Ne faudrait-il pas instituer une célébration de mariage non sacramentelle, pour être plus dans la réalité ?(en s’inspirant de la pratique de l’église protestante) et remettre en cause l’indissolubilité du mariage sacramentel ? (mat.5,34)
Il reste qu’une pastorale qui aurait des initiatives pour l’accompagnement de la vie des couples, en amont des décisions de rupture, serait sans doute appréciée.
Nous pouvons également nous interroger sur l’habitude de l’église catholique qui a rendu incompatible le mariage avec le ministère sacerdotal. Advenue progressivement dans le temps, cette habitude peut aussi s’éteindre sans préjudice ni pour le mariage, ni pour le service sacerdotal.
La situation des personnes séparées, divorcées, remariées.
S’adressant à ces personnes, l’église doit prendre en compte qu’elle s’adresse à des personnes qui ont subi une épreuve, une épreuve souvent très douloureuse.
Donc son attitude doit avant tout être une attitude d’accueil, de bienveillance empathique. Et non pas une attitude de réticence, de pitié, de jugement, encore moins de condamnation ou de rejet. Il semble contradictoire de sanctionner des personnes qui ont du affronter une épreuve en ajoutant une autre épreuve au sein de la communauté chrétienne par l’interdit des sacrements. Pour ceux ou celles qui voudraient trouver un réconfort dans leur foi à l’eucharistie, il y a officiellement un obstacle.
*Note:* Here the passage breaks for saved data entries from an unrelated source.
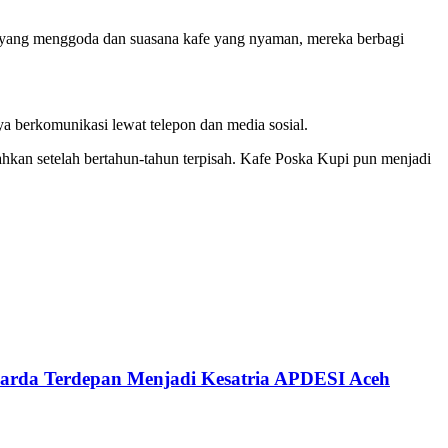
 yang menggoda dan suasana kafe yang nyaman, mereka berbagi
 berkomunikasi lewat telepon dan media sosial.
ahkan setelah bertahun-tahun terpisah. Kafe Poska Kupi pun menjadi
arda Terdepan Menjadi Kesatria APDESI Aceh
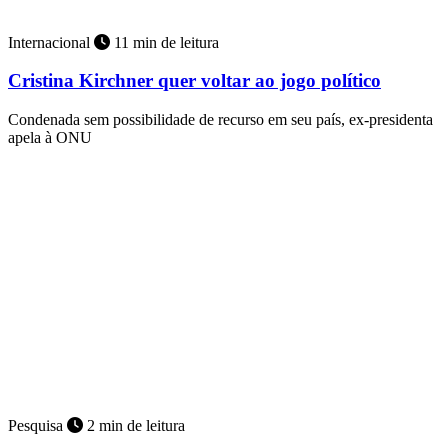
Internacional
11 min de leitura
Cristina Kirchner quer voltar ao jogo político
Condenada sem possibilidade de recurso em seu país, ex-presidenta
apela à ONU
Pesquisa
2 min de leitura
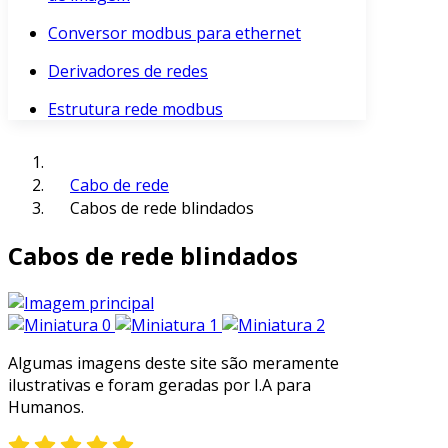
Conversor modbus para ethernet
Derivadores de redes
Estrutura rede modbus
Cabo de rede
Cabos de rede blindados
Cabos de rede blindados
Algumas imagens deste site são meramente
ilustrativas e foram geradas por I.A para
Humanos.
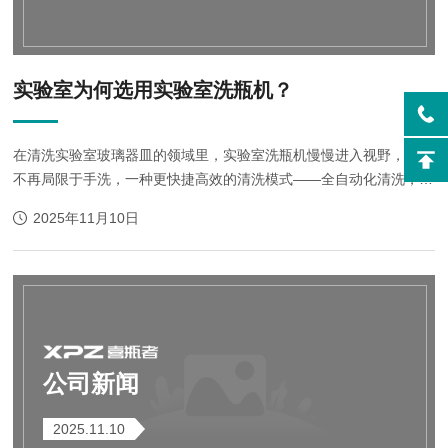
实验室为何选用实验室洗瓶机？
在清洗实验室玻璃器皿的领域里，实验室洗瓶机慢慢进入视野，人们
不再局限于手洗，一种更快捷高效的清洗模式——全自动化清洗，逐
步掀起了一场清洗革命。那么我们又为何要选用实验室洗瓶机呢？下
2025年11月10日
面我就从几个方面来进行阐述。%201...
公司新闻
2025.11.10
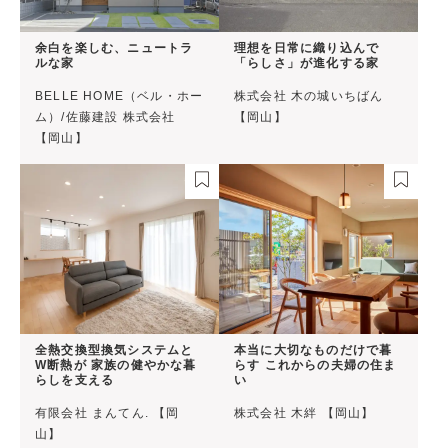
余白を楽しむ、ニュートラ
理想を日常に織り込んで
ルな家
「らしさ」が進化する家
BELLE HOME（ベル・ホー
株式会社 木の城いちばん
ム）/佐藤建設 株式会社
【岡山】
【岡山】
全熱交換型換気システムと
本当に大切なものだけで暮
W断熱が 家族の健やかな暮
らす これからの夫婦の住ま
らしを支える
い
有限会社 まんてん. 【岡
株式会社 木絆 【岡山】
山】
Il n’y a pas des divorcés, mais des personnes qui ont divorcé, et cela change tout au niveau humain, religieux et pastoral. L’accueil de l’église devrait faire confiance à chaque personne, à chaque histoire, à chaque vie, et accompagner la personne dans son évolution, y compris si elle a la force et la chance de retrouver l’amour et de construire une famille avec cet amour. Dans ce cas, l’église devrait prendre acte de ce nouveau projet d’amour et le célébrer.
La famille
Il n’y a pas une famille, mais différents modes de familles, dans notre société actuelle. Elles sont le fruit des itinéraires et des histoires individuelles et conjugales. Elles croisent des recherches personnelles de bonheur et des projets de fondation ou de refondation familiales.
Les évolutions culturelles et sociales ont diversifié les situations en matière de sexualité, d’union conjugale, de construction familiale. Elles sont devenues très souvent éloignées de l’enseignement officiel de l’église dans ces domaines, lequel s’est fossilisé sur une réalité sociologique qui n’existe pratiquement plus.(chasteté avant le mariage, contraception « naturelle », chasteté après une rupture…) Cet enseignement n’est même plus attaqué, tant il est devenu insignifiant pour le plus grand nombre.
Les hommes et femmes d’aujourd’hui préfèrent, sauf rares exceptions, leur vie à leur foi en l’église. S’il y a contradiction, ils quittent l’église, plus ou moins douloureusement, plus ou moins violemment.
Si l’église souhaite toujours faire connaître l’évangile aux hommes et femmes d’aujourd’hui, dans la société telle qu’elle est, elle a un sérieux travail d’accueil, de respect, de rencontre, à accomplir. L’église devrait s’adresser à toutes les familles sans jugement, en s’écartant du vocabulaire stigmatisant : normal, régulier, irrégulier, légitime, illégitime.
Sa parole ainsi serait plus accessible et plus crédible, dans les situations rencontrées par les familles et qu’elles résolvent actuellement en fonction de leur liberté et de leur conscience :
Il en est ainsi, par exemple, pour les situations suivantes :
_pour les moyens de vivre une sexualité en se protégeant des M.S.T.
_Pour la reconnaissance de couples non mariés, y compris pour leurs engagements dans la communauté chrétienne.
_Pour l’accueil des familles fondées par des prêtres, qu’ils poursuivent ou non leur ministère dans la communauté chrétienne.
_Pour le choix d’avoir ou non un enfant. Et l’utilisation des techniques contraceptives mises à disposition par la science, et l’utilisation des techniques médicales pour avoir un enfant.
_Pour la reconnaissance de l’union de personnes de même sexe.
C’est à une véritable conversion que l’église hiérarchique et institutionnelle est appelée, pour s’en référer à l’Evangile plutôt qu’à sa loi canonique ou aux habitudes religieuses.